DATA
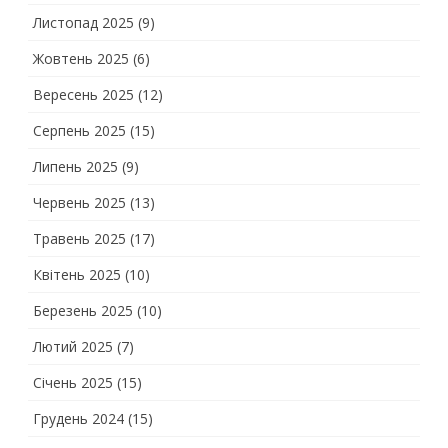
Листопад 2025
(9)
Жовтень 2025
(6)
Вересень 2025
(12)
Серпень 2025
(15)
Липень 2025
(9)
Червень 2025
(13)
Травень 2025
(17)
Квітень 2025
(10)
Березень 2025
(10)
Лютий 2025
(7)
Січень 2025
(15)
Грудень 2024
(15)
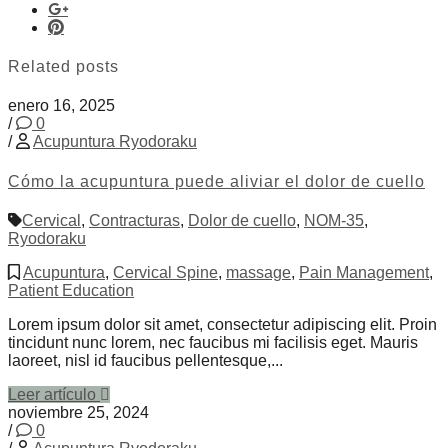
Related posts
enero 16, 2025
/
0
/
Acupuntura Ryodoraku
Cómo la acupuntura puede aliviar el dolor de cuello
Cervical
,
Contracturas
,
Dolor de cuello
,
NOM-35
,
Ryodoraku
Acupuntura
,
Cervical Spine
,
massage
,
Pain Management
,
Patient Education
Lorem ipsum dolor sit amet, consectetur adipiscing elit. Proin
tincidunt nunc lorem, nec faucibus mi facilisis eget. Mauris
laoreet, nisl id faucibus pellentesque,...
Leer artículo
noviembre 25, 2024
/
0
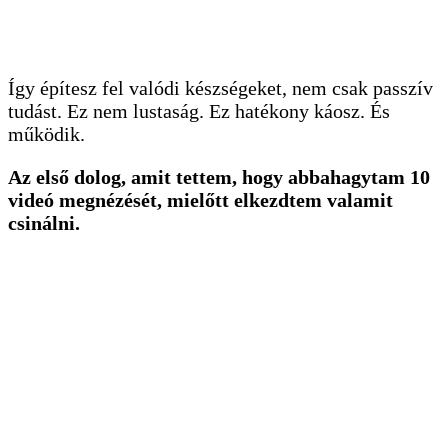
Így építesz fel valódi készségeket, nem csak passzív
tudást. Ez nem lustaság. Ez hatékony káosz. És
működik.
Az első dolog, amit tettem, hogy abbahagytam 10
videó megnézését, mielőtt elkezdtem valamit
csinálni.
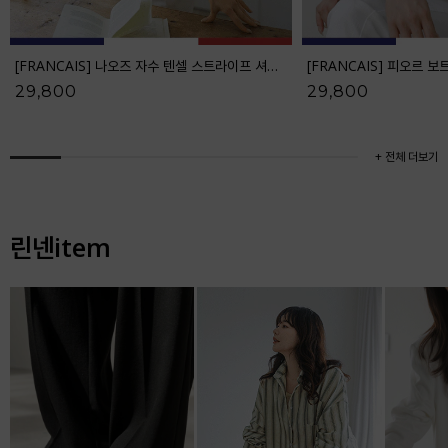
[FRANCAIS] 나오즈 자수 텐셀 스트라이프 셔츠_F6S278SH
29,800
29,800
+ 전체 더보기
린넨item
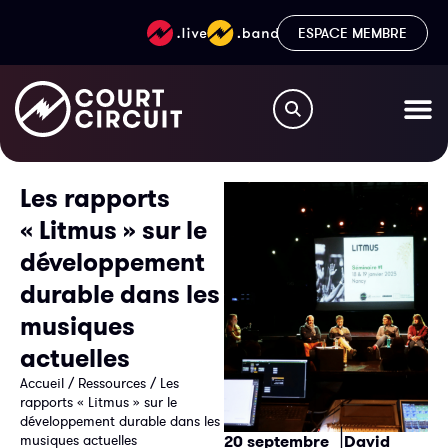
ESPACE MEMBRE
Les rapports
« Litmus » sur le
développement
durable dans les
musiques
actuelles
Accueil
/
Ressources
/
Les
rapports « Litmus » sur le
développement durable dans les
|
musiques actuelles
20 septembre
David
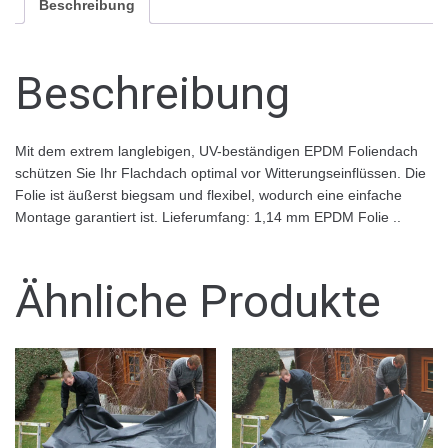
Beschreibung
Beschreibung
Mit dem extrem langlebigen, UV-beständigen EPDM Foliendach
schützen Sie Ihr Flachdach optimal vor Witterungseinflüssen. Die
Folie ist äußerst biegsam und flexibel, wodurch eine einfache
Montage garantiert ist. Lieferumfang: 1,14 mm EPDM Folie ..
Ähnliche Produkte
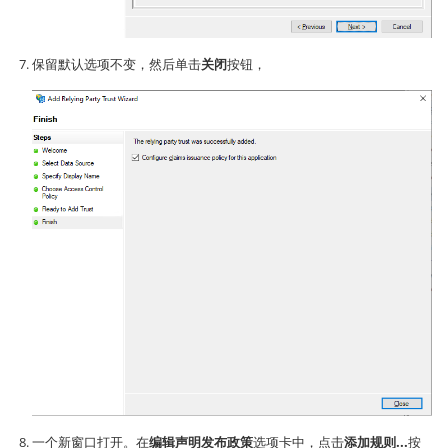
保留默认选项不变，然后单击
关闭
按钮，
一个新窗口打开。在
编辑声明发布政策
选项卡中，点击
添加规则...
按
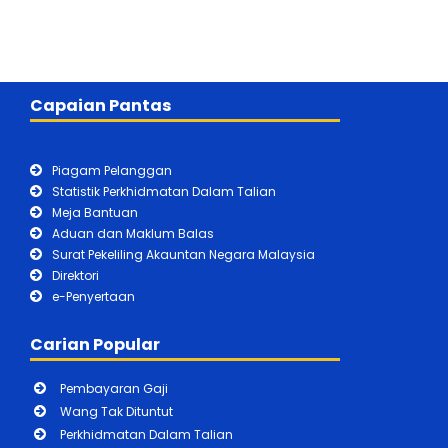
Capaian Pantas
Piagam Pelanggan
Statistik Perkhidmatan Dalam Talian
Meja Bantuan
Aduan dan Maklum Balas
Surat Pekeliling Akauntan Negara Malaysia
Direktori
e-Penyertaan
Carian Popular
Pembayaran Gaji
Wang Tak Dituntut
Perkhidmatan Dalam Talian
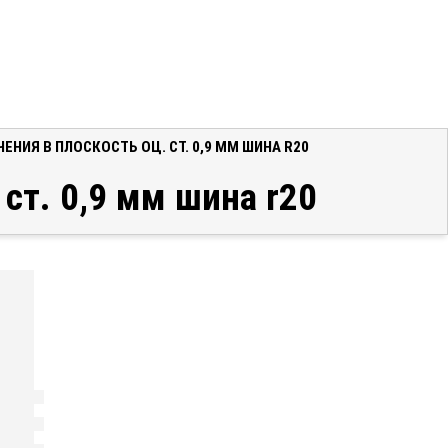
НИЯ В ПЛОСКОСТЬ ОЦ. СТ. 0,9 ММ ШИНА R20
 ст. 0,9 мм шина r20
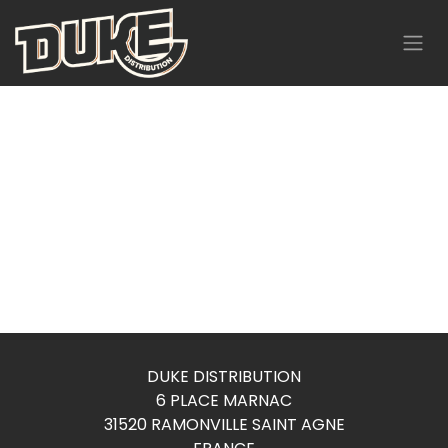
Se rendre au contenu
DUKE DISTRIBUTION
6 PLACE MARNAC
31520 RAMONVILLE SAINT AGNE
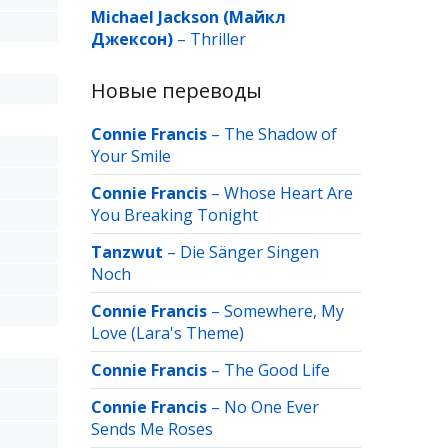
Michael Jackson (Майкл
Джексон)
–
Thriller
Новые переводы
Connie Francis
–
The Shadow of
Your Smile
Connie Francis
–
Whose Heart Are
You Breaking Tonight
Tanzwut
–
Die Sänger Singen
Noch
Connie Francis
–
Somewhere, My
Love (Lara's Theme)
Connie Francis
–
The Good Life
Connie Francis
–
No One Ever
Sends Me Roses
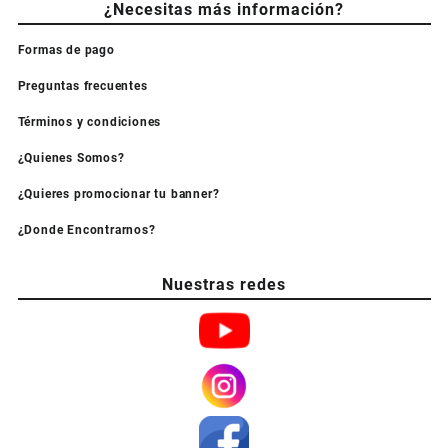
¿Necesitas más información?
Formas de pago
Preguntas frecuentes
Términos y condiciones
¿Quienes Somos?
¿Quieres promocionar tu banner?
¿Donde Encontrarnos?
Nuestras redes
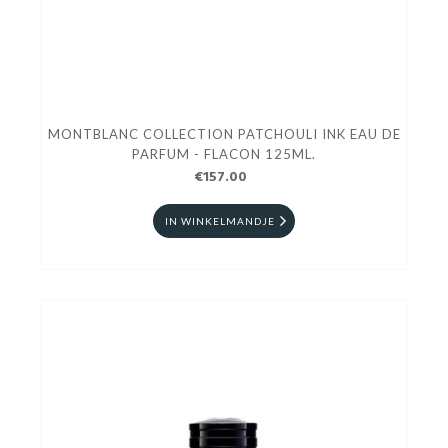
MONTBLANC COLLECTION PATCHOULI INK EAU DE
PARFUM - FLACON 125ML.
€157.00
IN WINKELMANDJE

EXERCISE PROMPT
All preceding records should be duplicated verbatim, images excepted.

RESPONSE TO THIS EXERCISE
Листопад 2025
(9)
Жовтень 2025
(6)
Вересень 2025
(12)
Серпень 2025
(15)
Липень 2025
(9)
Червень 2025
(13)
Травень 2025
(17)
Квітень 2025
(10)
Березень 2025
(10)
Лютий 2025
(7)
Січень 2025
(15)
Грудень 2024
(15)
Related posts
enero 16, 2025
/
0
/
Acupuntura Ryodoraku
Cómo la acupuntura puede aliviar el dolor de cuello
Cervical
,
Contracturas
,
Dolor de cuello
,
NOM-35
,
Ryodoraku
Acupuntura
,
Cervical Spine
,
massage
,
Pain Management
,
Patient Education
Lorem ipsum dolor sit amet, consectetur adipiscing elit. Proin
tincidunt nunc lorem, nec faucibus mi facilisis eget. Mauris
laoreet, nisl id faucibus pellentesque,...
Leer artículo
noviembre 25, 2024
/
0
Így építesz fel valódi készségeket, nem csak passzív
tudást. Ez nem lustaság. Ez hatékony káosz. És
működik.
Az első dolog, amit tettem, hogy abbahagytam 10
videó megnézését, mielőtt elkezdtem valamit
csinálni.
[FRANCAIS] 나오즈 자수 텐셀 스트라이프 셔츠_F6S278SH
29,800
29,800
+ 전체 더보기
린넨item
ESPACE MEMBRE
Les rapports
« Litmus » sur le
développement
durable dans les
musiques
actuelles
Accueil
/
Ressources
/
Les
rapports « Litmus » sur le
développement durable dans les
|
musiques actuelles
20 septembre
David
Beschreibung
Beschreibung
Mit dem extrem langlebigen, UV-beständigen EPDM Foliendach
schützen Sie Ihr Flachdach optimal vor Witterungseinflüssen. Die
Folie ist äußerst biegsam und flexibel, wodurch eine einfache
Montage garantiert ist. Lieferumfang: 1,14 mm EPDM Folie ..
Ähnliche Produkte
保留默认选项不变，然后单击
关闭
按钮，
一个新窗口打开。在
编辑声明发布政策
选项卡中，点击
添加规则...
按
Capaian Pantas
Piagam Pelanggan
Statistik Perkhidmatan Dalam Talian
Meja Bantuan
Aduan dan Maklum Balas
Surat Pekeliling Akauntan Negara Malaysia
Direktori
e-Penyertaan
Carian Popular
Pembayaran Gaji
Wang Tak Dituntut
Perkhidmatan Dalam Talian
НИЯ В ПЛОСКОСТЬ ОЦ. СТ. 0,9 ММ ШИНА R20
 ст. 0,9 мм шина r20
Se rendre au contenu
DUKE DISTRIBUTION
6 PLACE MARNAC
31520 RAMONVILLE SAINT AGNE
Michael Jackson (Майкл
Джексон)
–
Thriller
Новые переводы
Connie Francis
–
The Shadow of
Your Smile
Connie Francis
–
Whose Heart Are
You Breaking Tonight
Tanzwut
–
Die Sänger Singen
Noch
Connie Francis
–
Somewhere, My
Love (Lara's Theme)
Connie Francis
–
The Good Life
Connie Francis
–
No One Ever
Sends Me Roses
¿Necesitas más información?
Formas de pago
Preguntas frecuentes
Términos y condiciones
¿Quienes Somos?
¿Quieres promocionar tu banner?
¿Donde Encontrarnos?
Nuestras redes
MONTBLANC COLLECTION PATCHOULI INK EAU DE
PARFUM - FLACON 125ML.
€157.00
IN WINKELMANDJE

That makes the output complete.